Once received at the State Department, that cable from the U.S. Embassy in Tokyo was widely shared with appropriate offices across the government, including in the War Department, intelligence community and relevant military commands.
Yet, as U.S.-Japanese relations deteriorated during the following months and the day of the surprise attack grew close, with intelligence “chatter” in intercepts suggesting possible hostilities, this information was not considered by the president, the secretary of State, the secretary of War, nor any senior military commanders.
So when the Japanese planes shattered that sunny Honolulu morning, it came as a total shock to virtually everyone in the U.S. government. Thousands died who perhaps might have been saved had the information in that foreign service officer’s report been heeded and U.S. naval ships dispersed.
As officials and historians have debated how the United States suffered what was arguably the most ignominious event in our country’s distinguished military history, the only organization that can say that it fulfilled the mission of providing the critical information that might have prevented or mitigated this disaster was the American diplomatic corps, our professional foreign service.
I have enormous pride in having served for 32 years as a member of the U.S. foreign service, which traces its origins to the work of the Committees of Correspondence that traveled to Europe even before the Declaration of Independence, and which has been intimately involved in reporting on and shaping key events in our country’s history.

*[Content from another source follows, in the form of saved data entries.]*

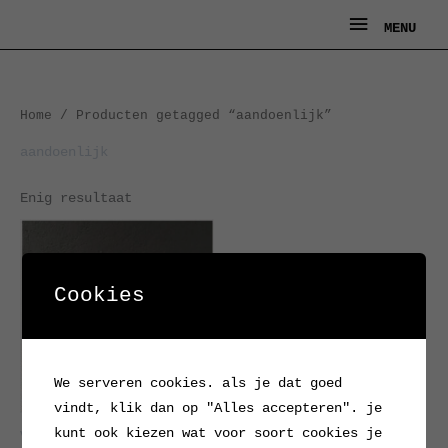
Ga
MENU
MENU
naar
de
inhoud
Home
/ Producten getagged “aandoenlijk”
aandoenlijk
Enig resultaat
Cookies
We serveren cookies. als je dat goed
vindt, klik dan op "Alles accepteren". je
kunt ook kiezen wat voor soort cookies je
Vliegtuigje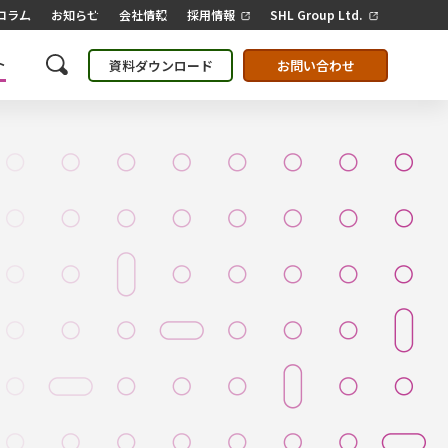
コラム
お知らせ
会社情報
採用情報
SHL Group Ltd.
ト
資料ダウンロード
お問い合わせ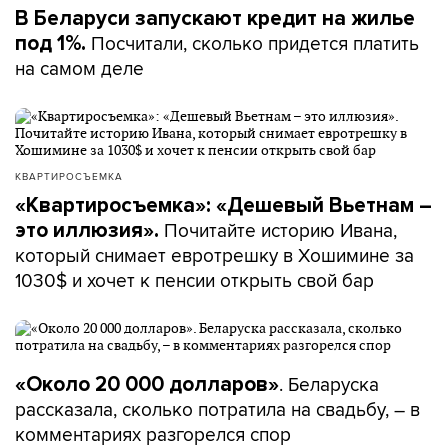
В Беларуси запускают кредит на жилье
Посчитали, сколько придется платить
под 1%.
на самом деле
КВАРТИРОСЪЕМКА
«Квартиросъемка»: «Дешевый Вьетнам –
Почитайте историю Ивана,
это иллюзия».
который снимает евротрешку в Хошимине за
1030$ и хочет к пенсии открыть свой бар
. Беларуска
«Около 20 000 долларов»
рассказала, сколько потратила на свадьбу, – в
комментариях разгорелся спор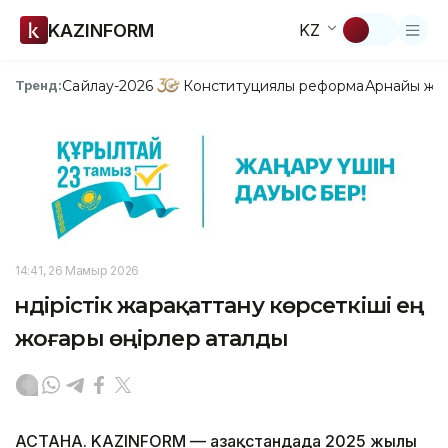
KAZINFORM
KZ
Сайлау-2026
Конституциялық реформа
Арнайы жо
Тренд:
14:41, 26 Мамыр 2026
Өндірістік жарақаттану көрсеткіші ең
жоғары өңірлер аталды
АСТАНА. KAZINFORM — Қазақстандада 2025 жылы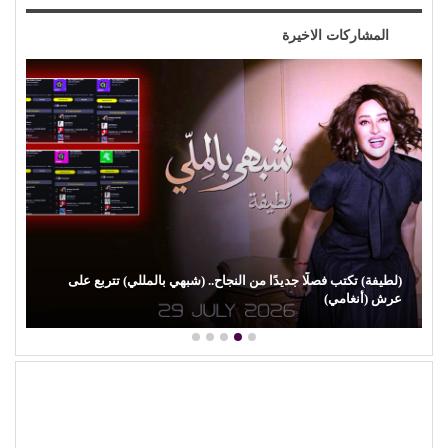
المشاركات الاخيرة
من (حمانا) إلى القلوب.. (بلقيس) تغني للأمهات في (زهر ليمون)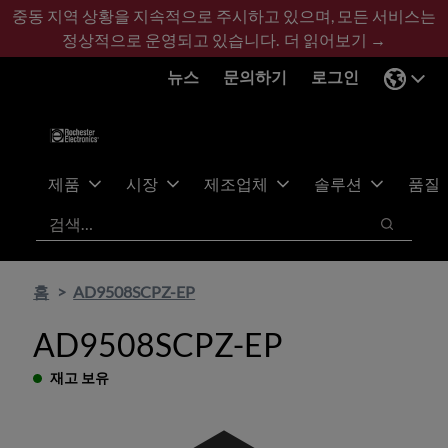
기
바
중동 지역 상황을 지속적으로 주시하고 있으며, 모든 서비스는
본
닥
정상적으로 운영되고 있습니다.
더 읽어보기 →
콘
글
뉴스
문의하기
로그인
텐
로
츠
건
건
너
너
뛰
뛰
기
제품
시장
제조업체
솔루션
품질
기
검색
검색
홈
AD9508SCPZ-EP
AD9508SCPZ-EP
재고 보유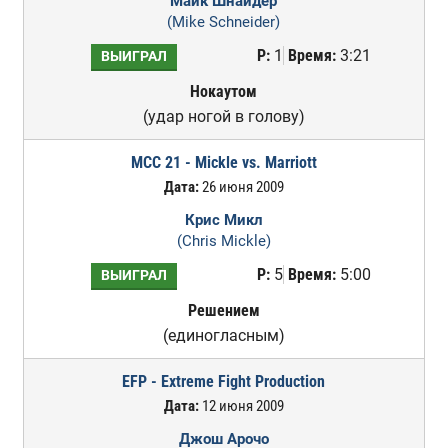
Майк Шнайдер
(Mike Schneider)
Р:
1
Время:
3:21
ВЫИГРАЛ
Нокаутом
(удар ногой в голову)
MCC 21 - Mickle vs. Marriott
Дата:
26 июня 2009
Крис Микл
(Chris Mickle)
Р:
5
Время:
5:00
ВЫИГРАЛ
Решением
(единогласным)
EFP - Extreme Fight Production
Дата:
12 июня 2009
Джош Арочо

The critical accomplishments by career professional foreign service officers include providing key interactions with Boris Yeltsin at the most critical and decisive moments that helped ensure the complete collapse of the Soviet Union and influencing East German political leaders to make the key decisions that led to the Berlin Wall being torn down and Germany unified.

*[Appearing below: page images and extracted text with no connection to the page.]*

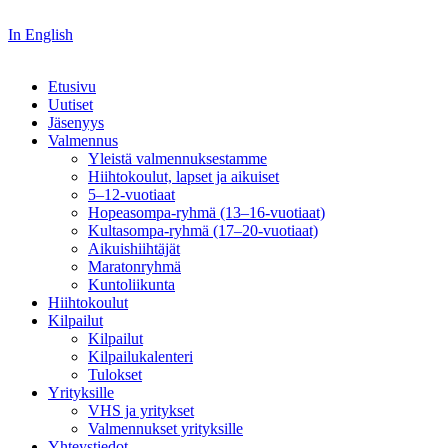
In English
Etusivu
Uutiset
Jäsenyys
Valmennus
Yleistä valmennuksestamme
Hiihtokoulut, lapset ja aikuiset
5–12-vuotiaat
Hopeasompa-ryhmä (13–16-vuotiaat)
Kultasompa-ryhmä (17–20-vuotiaat)
Aikuishiihtäjät
Maratonryhmä
Kuntoliikunta
Hiihtokoulut
Kilpailut
Kilpailut
Kilpailukalenteri
Tulokset
Yrityksille
VHS ja yritykset
Valmennukset yrityksille
Yhteystiedot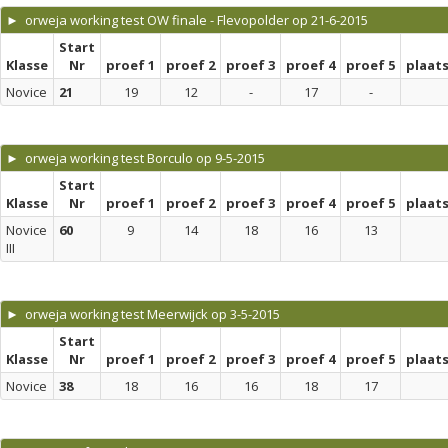
► orweja working test OW finale - Flevopolder op 21-6-2015
Start
Klasse
Nr
proef 1
proef 2
proef 3
proef 4
proef 5
plaat
Novice
21
19
12
-
17
-
► orweja working test Borculo op 9-5-2015
Start
Klasse
Nr
proef 1
proef 2
proef 3
proef 4
proef 5
plaat
Novice
60
9
14
18
16
13
III
► orweja working test Meerwijck op 3-5-2015
Start
Klasse
Nr
proef 1
proef 2
proef 3
proef 4
proef 5
plaat
Novice
38
18
16
16
18
17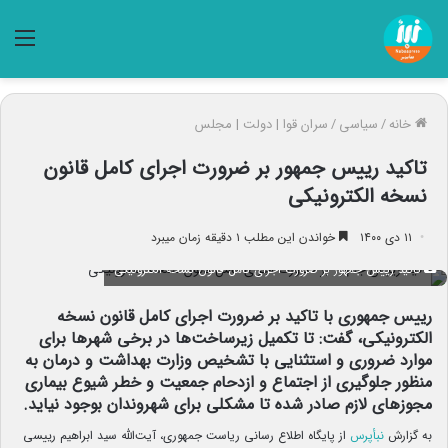
منو
خانه
/
سیاسی
/
سران قوا | دولت | مجلس
تاکید رییس جمهور بر ضرورت اجرای کامل قانون
نسخه الکترونیکی
۱۱ دی ۱۴۰۰
خواندن این مطلب ۱ دقیقه زمان میبرد
تاکید رییس جمهور بر ضرورت اجرای کامل قانون نسخه الکترونیکی
رییس جمهوری با تاکید بر ضرورت اجرای کامل قانون نسخه
الکترونیکی، گفت: تا تکمیل زیرساخت‌ها در برخی شهرها برای
موارد ضروری و استثنایی با تشخیص وزارت بهداشت و درمان به
منظور جلوگیری از اجتماع و ازدحام جمعیت و خطر شیوع بیماری
مجوزهای لازم صادر شده تا مشکلی برای شهروندان بوجود نیاید.
به گزارش
نبأپرس
از پایگاه اطلاع رسانی ریاست جمهوری، آیت‌الله سید ابراهیم رییسی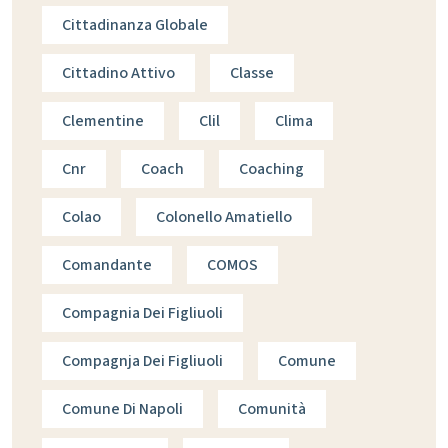
Cittadinanza Globale
Cittadino Attivo
Classe
Clementine
Clil
Clima
Cnr
Coach
Coaching
Colao
Colonello Amatiello
Comandante
COMOS
Compagnia Dei Figliuoli
Compagnja Dei Figliuoli
Comune
Comune Di Napoli
Comunità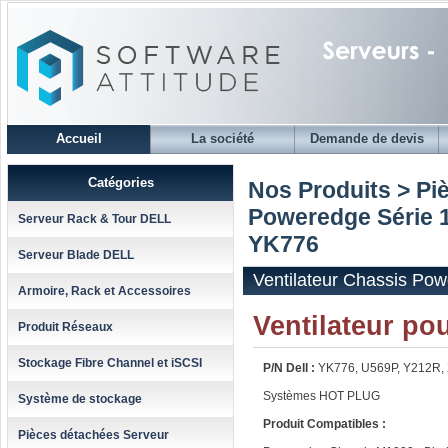
Accueil
La société
Demande de devis
Catégories
Nos Produits > Pi
Poweredge Série 
Serveur Rack & Tour DELL
YK776
Serveur Blade DELL
Ventilateur Chassis Po
Armoire, Rack et Accessoires
Ventilateur p
Produit Réseaux
Stockage Fibre Channel et iSCSI
P/N Dell :
YK776, U569P, Y212R,
Systèmes HOT PLUG
Système de stockage
Produit Compatibles :
Pièces détachées Serveur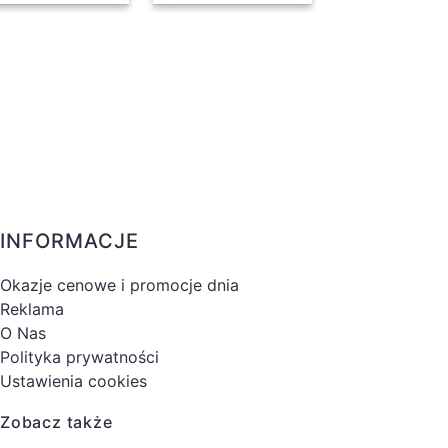
INFORMACJE
Okazje cenowe i promocje dnia
Reklama
O Nas
Polityka prywatności
Ustawienia cookies
Zobacz także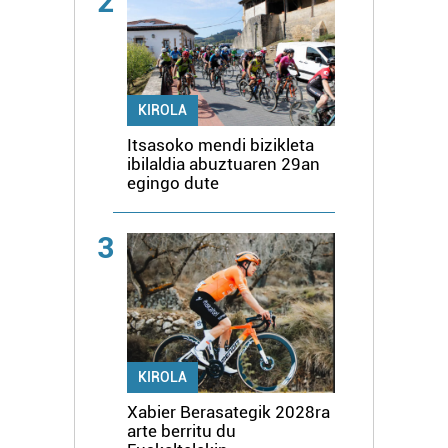
2
KIROLA
Itsasoko mendi bizikleta
ibilaldia abuztuaren 29an
egingo dute
3
KIROLA
Xabier Berasategik 2028ra
arte berritu du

They coordinated the operation that resulted in the capture of North Korean terrorist operatives, created intelligence sharing mechanisms that allowed the capture of very senior Al Qaeda terrorist leaders. They have been shot at, wounded, blown up and killed when deployed with U.S. military forces in war zones such as Iraq and Afghanistan, and when assigned at embassies and consulates in multiple terrorist ridden places, such as Ambassador Chris Stevens and his colleagues in Benghazi.

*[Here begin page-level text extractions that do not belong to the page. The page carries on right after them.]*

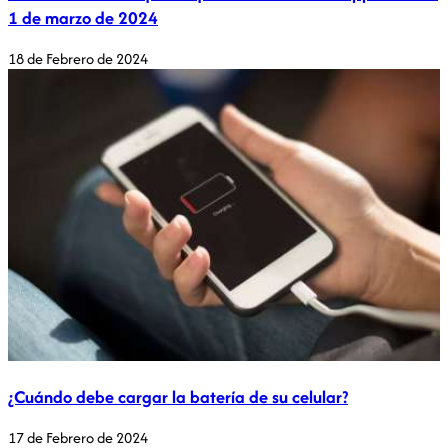
1 de marzo de 2024
18 de Febrero de 2024
¿Cuándo debe cargar la batería de su celular?
17 de Febrero de 2024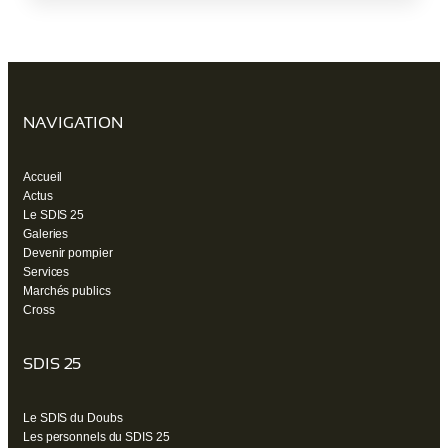
un
nouvel
onglet)
NAVIGATION
Accueil
Actus
Le SDIS 25
Galeries
Devenir pompier
Services
Marchés publics
Cross
SDIS 25
Le SDIS du Doubs
Les personnels du SDIS 25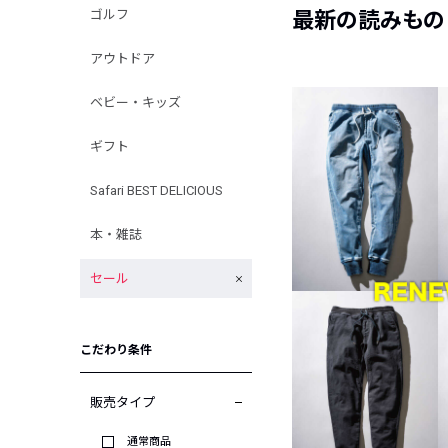
ゴルフ
最新の読みもの
アウトドア
ベビー・キッズ
ギフト
Safari BEST DELICIOUS
本・雑誌
セール
こだわり条件
販売タイプ
通常商品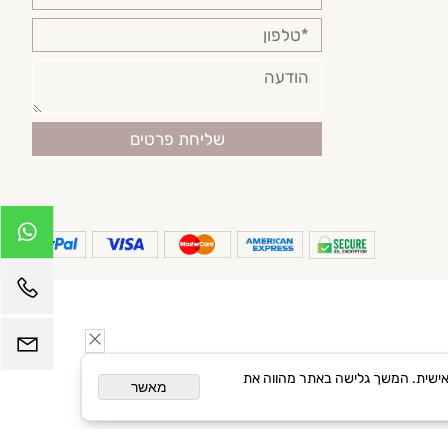
פרסום מותאם אישית. המשך גלישה באתר מהווה את
מאשר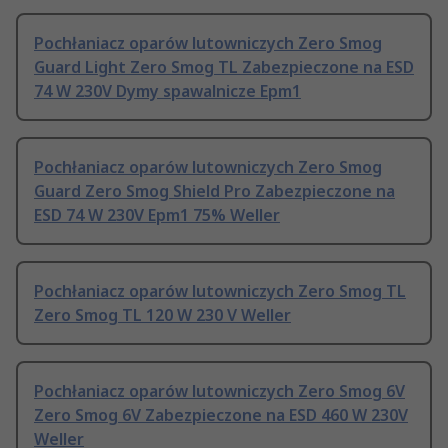
Pochłaniacz oparów lutowniczych Zero Smog
Guard Light Zero Smog TL Zabezpieczone na ESD
74 W 230V Dymy spawalnicze Epm1
Pochłaniacz oparów lutowniczych Zero Smog
Guard Zero Smog Shield Pro Zabezpieczone na
ESD 74 W 230V Epm1 75% Weller
Pochłaniacz oparów lutowniczych Zero Smog TL
Zero Smog TL 120 W 230 V Weller
Pochłaniacz oparów lutowniczych Zero Smog 6V
Zero Smog 6V Zabezpieczone na ESD 460 W 230V
Weller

Few civilian organizations have endured the number of officers and staff killed and wounded in the line of duty as the State Department foreign service. The names of those who have died, from Barbary Pirates in the 18th century to Middle East terrorists today, are inscribed in black marble tablets in the ceremonial entrance of the State Department.
The sacrifices of the foreign service was particularly notable in Vietnam, where I served for almost six years and was wounded in a rocket attack during the war. One of the more egregious oversights in Ken Burns’s recent documentary was not highlighting the extraordinary role that civilian State and USAID foreign service officers, many with exceptional language skills, played when deployed in the war zone as part of the Military Assistance Command in Vietnam.
The risks and casualties endured by the career foreign service has increased in numbers and intensity in recent decades as embassies and consulates are targets of terrorist attack. My family and I narrowly missed being harmed or killed when my ambassadorial residence in Phnom Penh, the capital of Cambodia, was hit by a rocket and ringed in automatic weapons fire. My wife and I covered our three children with our bodies while I gave directions to the American community via radio.
If America is going to continue to play its role as a global leader, obtain information about those planning to attack our homeland and protect our citizens who are living all around the world, it needs a fully staffed professional foreign service and a fully funded State Department. The size of the cuts being discussed will inevitably result in systematically degrading our diplomatic collection and protective systems by closing consulates and eliminating political reporting positions in embassies all over the globe.
As a result, we will not have the assessments of emerging radical fundamentalism or other threats that language-trained officers might provide about the new Al Qaeda or ISIS and allow us to prevent whatever would be the next 21st century equivalent of Pearl Harbor.
Kenneth Quinn is president of the World Food Prize Foundation. He served as U.S. ambassador to Cambodia and spent more than 30 years as a foreign service officer with the U.S. State Department.